A series of arecoline bioisosteres, where the ester group is replaced by a 1,2,3-triazole-4-yl or a tetrazole-5-yl group, was synthesized and evaluated in vitro for affinity and efficacy at muscarinic receptors and in vivo for cholinergic side effects. The corresponding piperidine derivatives were also studied. In the 1,2,3,6-tetrahydropyridyl-1,2,3-triazole series, only derivatives with 2-substituents in the 1,2,3-triazole ring exert muscarinic agonist activity. The same trend is seen in the corresponding tetrazole series, where only 2-substituted derivatives display muscarinic agonist activity. The methyl derivatives in both series are full agonists, whereas the derivatives with longer side chains are partial agonists. Introduction of methyl substituents in the 1,2,3,6-tetrahydropyridine ring generally lowers affinity considerably except for the 3-substituted derivatives, where some activity is retained. In both the 1,2,3-triazole and tetrazole series, derivatives without substituents at the basic nitrogen in the 1,2,3,6-tetrahydropyridine ring are unselective full agonists, whereas the methyl-substituted derivatives generally are more M1 selective compared to M2. Larger substituents than methyl abolish activity. The 4-(3-piperidyl)-1,2,3-triazole and 5-(3-piperidyl)-2H-tetrazole derivatives are generally less active than the corresponding 1,2,3,6-tetrahydropyridine derivatives, and only the 2-allyl- and 2-propargyl-1,2,3-triazole derivatives display activities comparable to the most active compounds in the 1,2,3,6-tetrahydropyridine series. The propargyl derivative is an unselective full agonist, and resolution did not reveal any stereoselectivity The allyl derivative is a partial agonist with some selectivity for the M1 receptor, and testing of the enantiomers showed that the (+)-enantiomer is an unselective partial agonist, whereas the (-)-enantiomer is a partial agonist with preference for the M1 receptor. Generally, the structure-activity relationships of the 1,2,3-triazole and tetrazole series are very similar, and two compounds, 2-ethyl-4-(1-methyl-1,2,3,6-tetrahydro-5-pyridyl)-1,2,3-triazole and 2-ethyl-5-(1-methyl-1,2,3,6-tetrahydro-5-pyridyl)-2H-tetrazole, are M1 agonists/M2 antagonists. Muscarinic compounds with this profile are of particular interest as drugs for the treatment of Alzheimer's disease.

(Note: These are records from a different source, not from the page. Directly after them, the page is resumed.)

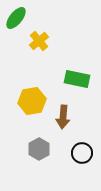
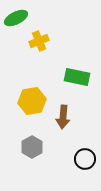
green ellipse: rotated 25 degrees clockwise
yellow cross: rotated 18 degrees clockwise
green rectangle: moved 2 px up
gray hexagon: moved 7 px left, 2 px up
black circle: moved 3 px right, 6 px down
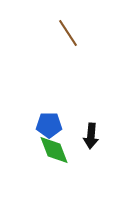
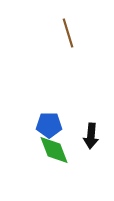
brown line: rotated 16 degrees clockwise
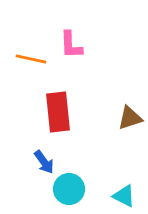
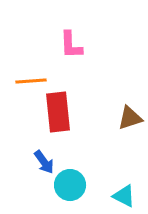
orange line: moved 22 px down; rotated 16 degrees counterclockwise
cyan circle: moved 1 px right, 4 px up
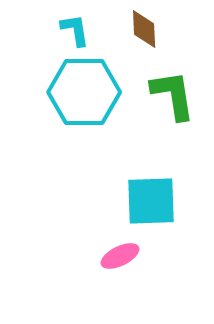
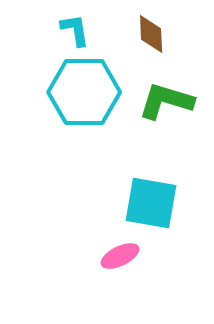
brown diamond: moved 7 px right, 5 px down
green L-shape: moved 7 px left, 6 px down; rotated 64 degrees counterclockwise
cyan square: moved 2 px down; rotated 12 degrees clockwise
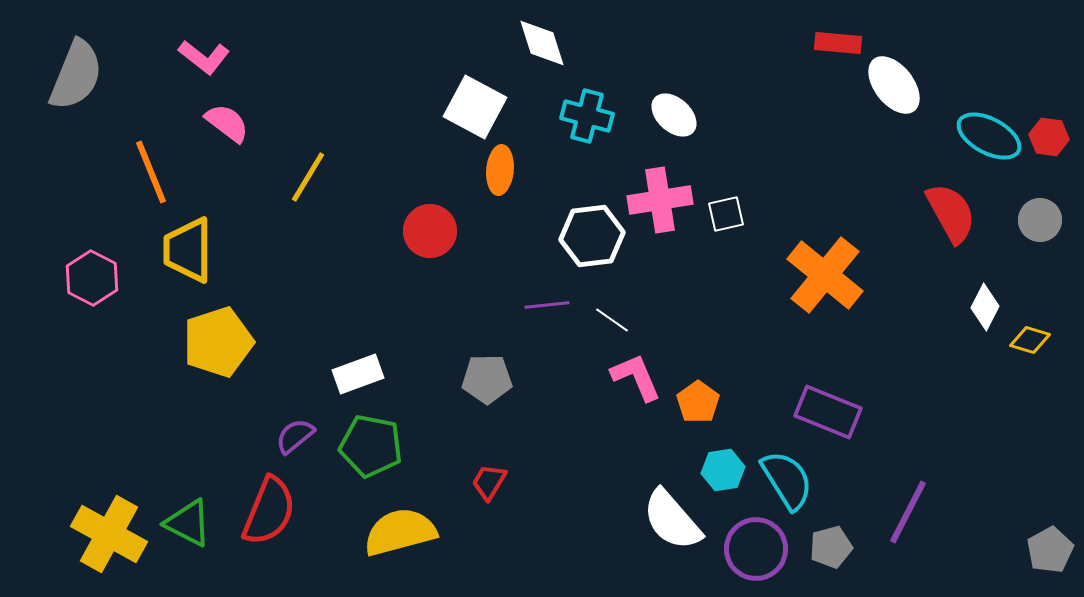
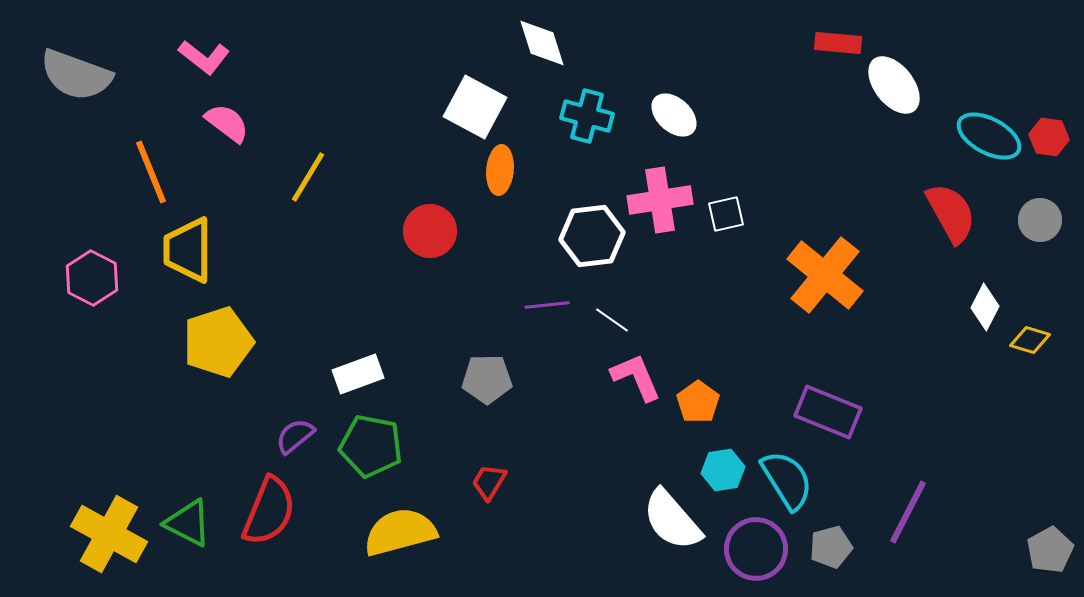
gray semicircle at (76, 75): rotated 88 degrees clockwise
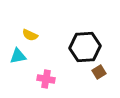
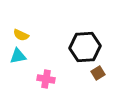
yellow semicircle: moved 9 px left
brown square: moved 1 px left, 1 px down
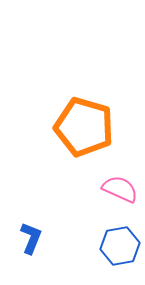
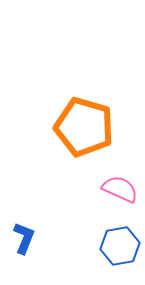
blue L-shape: moved 7 px left
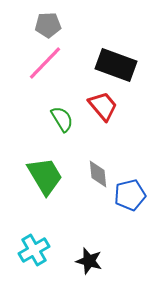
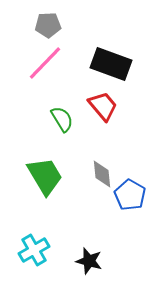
black rectangle: moved 5 px left, 1 px up
gray diamond: moved 4 px right
blue pentagon: rotated 28 degrees counterclockwise
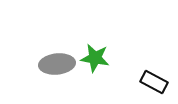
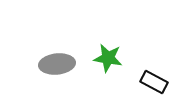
green star: moved 13 px right
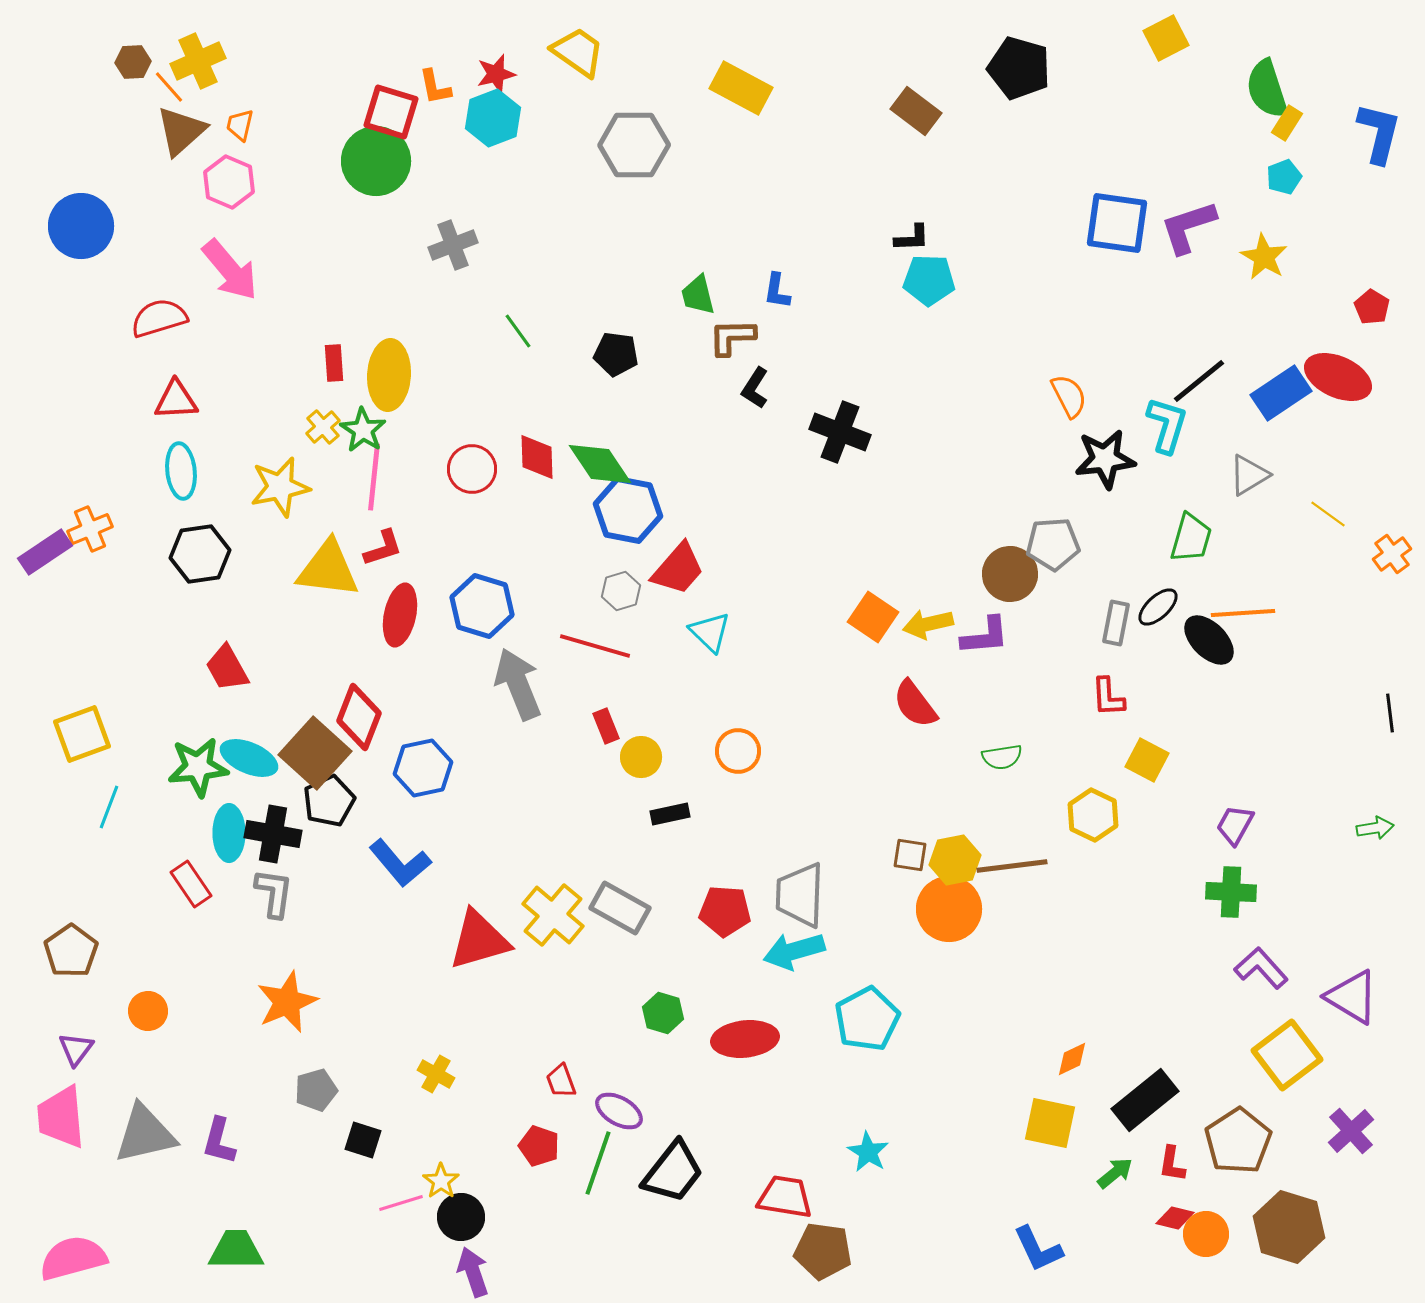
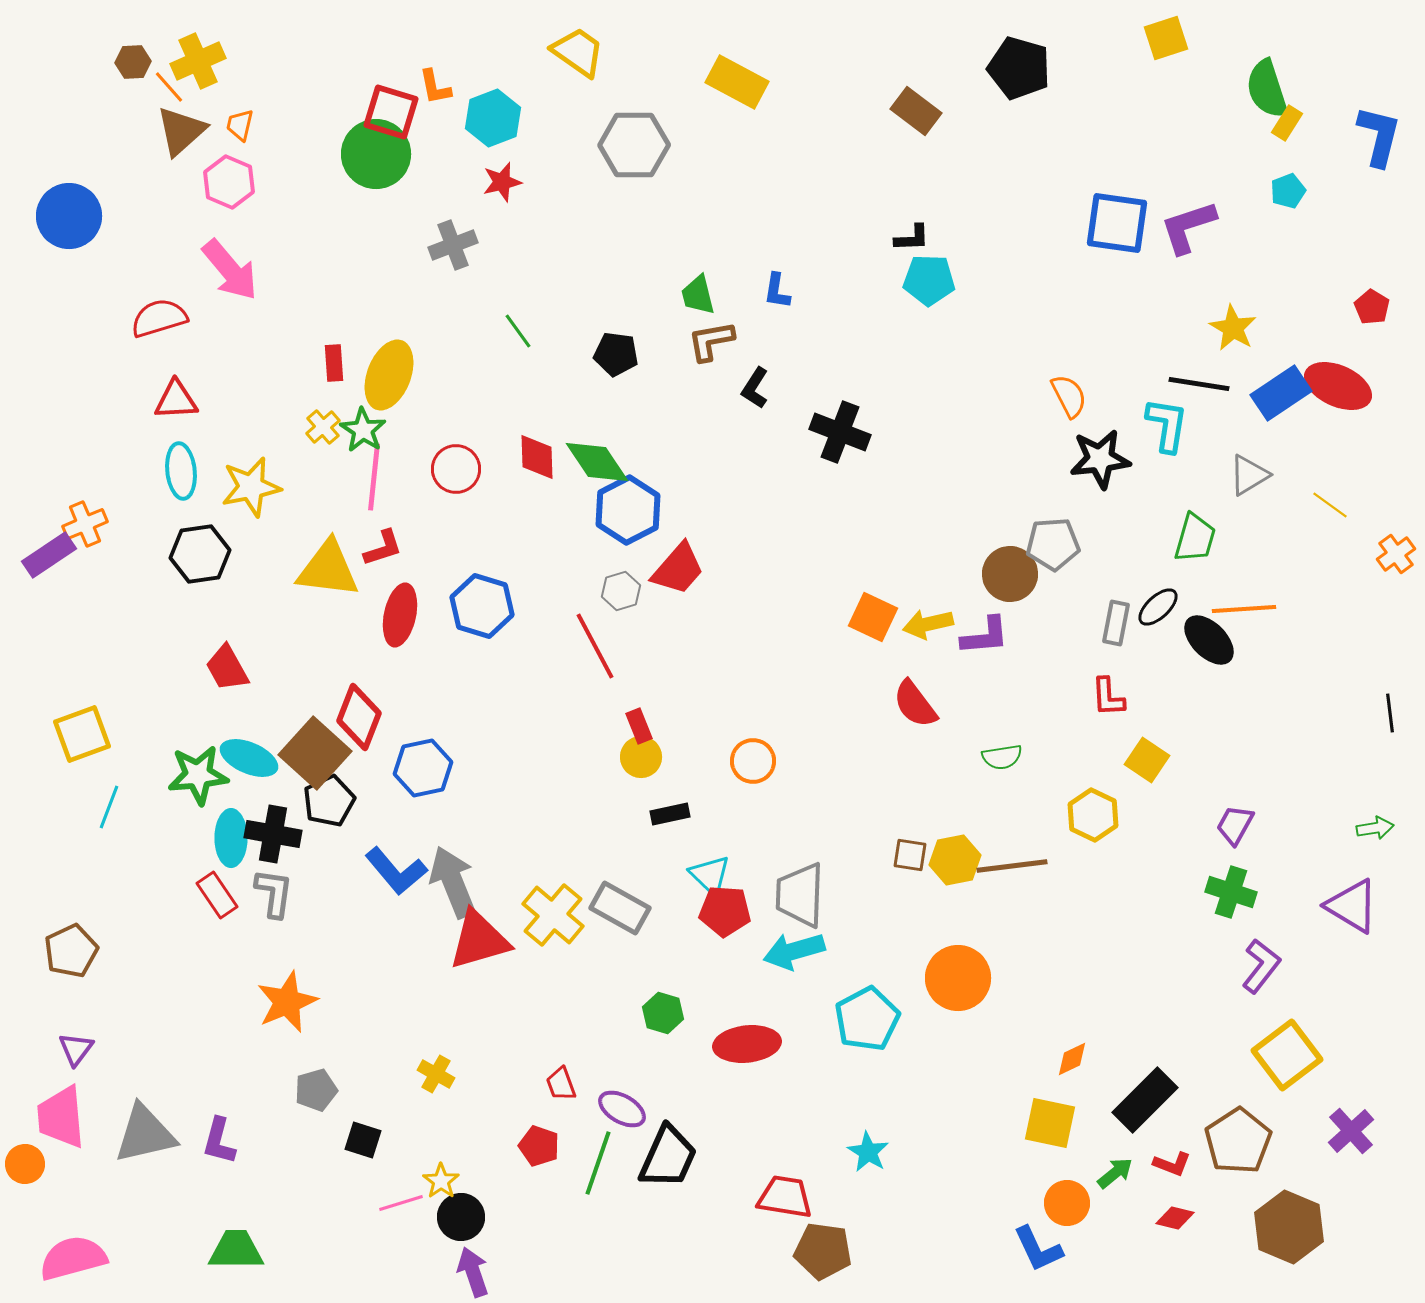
yellow square at (1166, 38): rotated 9 degrees clockwise
red star at (496, 74): moved 6 px right, 108 px down
yellow rectangle at (741, 88): moved 4 px left, 6 px up
blue L-shape at (1379, 133): moved 3 px down
green circle at (376, 161): moved 7 px up
cyan pentagon at (1284, 177): moved 4 px right, 14 px down
blue circle at (81, 226): moved 12 px left, 10 px up
yellow star at (1264, 257): moved 31 px left, 71 px down
brown L-shape at (732, 337): moved 21 px left, 4 px down; rotated 9 degrees counterclockwise
yellow ellipse at (389, 375): rotated 18 degrees clockwise
red ellipse at (1338, 377): moved 9 px down
black line at (1199, 381): moved 3 px down; rotated 48 degrees clockwise
cyan L-shape at (1167, 425): rotated 8 degrees counterclockwise
black star at (1105, 459): moved 5 px left
green diamond at (600, 464): moved 3 px left, 2 px up
red circle at (472, 469): moved 16 px left
yellow star at (280, 487): moved 29 px left
blue hexagon at (628, 510): rotated 22 degrees clockwise
yellow line at (1328, 514): moved 2 px right, 9 px up
orange cross at (90, 529): moved 5 px left, 5 px up
green trapezoid at (1191, 538): moved 4 px right
purple rectangle at (45, 552): moved 4 px right, 3 px down
orange cross at (1392, 554): moved 4 px right
orange line at (1243, 613): moved 1 px right, 4 px up
orange square at (873, 617): rotated 9 degrees counterclockwise
cyan triangle at (710, 632): moved 243 px down
red line at (595, 646): rotated 46 degrees clockwise
gray arrow at (518, 684): moved 65 px left, 198 px down
red rectangle at (606, 726): moved 33 px right
orange circle at (738, 751): moved 15 px right, 10 px down
yellow square at (1147, 760): rotated 6 degrees clockwise
green star at (198, 767): moved 8 px down
cyan ellipse at (229, 833): moved 2 px right, 5 px down
blue L-shape at (400, 863): moved 4 px left, 8 px down
red rectangle at (191, 884): moved 26 px right, 11 px down
green cross at (1231, 892): rotated 15 degrees clockwise
orange circle at (949, 909): moved 9 px right, 69 px down
brown pentagon at (71, 951): rotated 10 degrees clockwise
purple L-shape at (1261, 968): moved 2 px up; rotated 80 degrees clockwise
purple triangle at (1352, 997): moved 91 px up
orange circle at (148, 1011): moved 123 px left, 153 px down
red ellipse at (745, 1039): moved 2 px right, 5 px down
red trapezoid at (561, 1081): moved 3 px down
black rectangle at (1145, 1100): rotated 6 degrees counterclockwise
purple ellipse at (619, 1111): moved 3 px right, 2 px up
red L-shape at (1172, 1164): rotated 78 degrees counterclockwise
black trapezoid at (673, 1172): moved 5 px left, 15 px up; rotated 14 degrees counterclockwise
brown hexagon at (1289, 1227): rotated 6 degrees clockwise
orange circle at (1206, 1234): moved 139 px left, 31 px up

合成了一系列槟榔碱生物电子等排体,其中酯基被1,2,3 - 三唑 - 4 - 基或四唑 - 5 - 基取代,并在体外评估了其对毒蕈碱受体的亲和力和效力,在体内评估了其胆碱能副作用。还研究了相应的哌啶衍生物。在1,2,3,6 - 四氢吡啶基 - 1,2,3 - 三唑系列中,只有1,2,3 - 三唑环上有2 - 取代基的衍生物具有毒蕈碱激动剂活性。在相应的四唑系列中也观察到相同的趋势,只有2 - 取代衍生物显示出毒蕈碱激动剂活性。两个系列中的甲基衍生物都是完全激动剂,而侧链较长的衍生物是部分激动剂。在1,2,3,6 - 四氢吡啶环中引入甲基取代基通常会显著降低亲和力,但3 - 取代衍生物除外,其仍保留一些活性。在1,2,3 - 三唑和四唑系列中,1,2,3,6 - 四氢吡啶环上碱性氮无取代基的衍生物是无选择性的完全激动剂,而甲基取代衍生物通常比M2对M1更具选择性。比甲基更大的取代基会消除活性。4 - (3 - 哌啶基) - 1,2,3 - 三唑和5 - (3 - 哌啶基) - 2H - 四唑衍生物通常比相应的1,2,3,6 - 四氢吡啶衍生物活性更低,只有2 - 烯丙基 - 和2 - 炔丙基 - 1,2,3 - 三唑衍生物显示出与1,2,3,6 - 四氢吡啶系列中最具活性的化合物相当的活性。炔丙基衍生物是无选择性的完全激动剂,拆分未显示任何立体选择性。烯丙基衍生物是对M1受体有一定选择性的部分激动剂,对映体测试表明( + ) - 对映体是无选择性的部分激动剂,而( - ) - 对映体是对M1受体有偏好的部分激动剂。一般来说,1,2,3 - 三唑和四唑系列的构效关系非常相似,两种化合物,2 - 乙基 - 4 - (1 - 甲基 - 1,2,3,6 - 四氢 - 5 - 吡啶基) - 1,2,3 - 三唑和2 - 乙基 - 5 - (1 - 甲基 - 1,2,3,6 - 四氢 - 5 - 吡啶基) - 2H - 四唑,是M1激动剂/M2拮抗剂。具有这种特征的毒蕈碱化合物作为治疗阿尔茨海默病的药物特别受关注。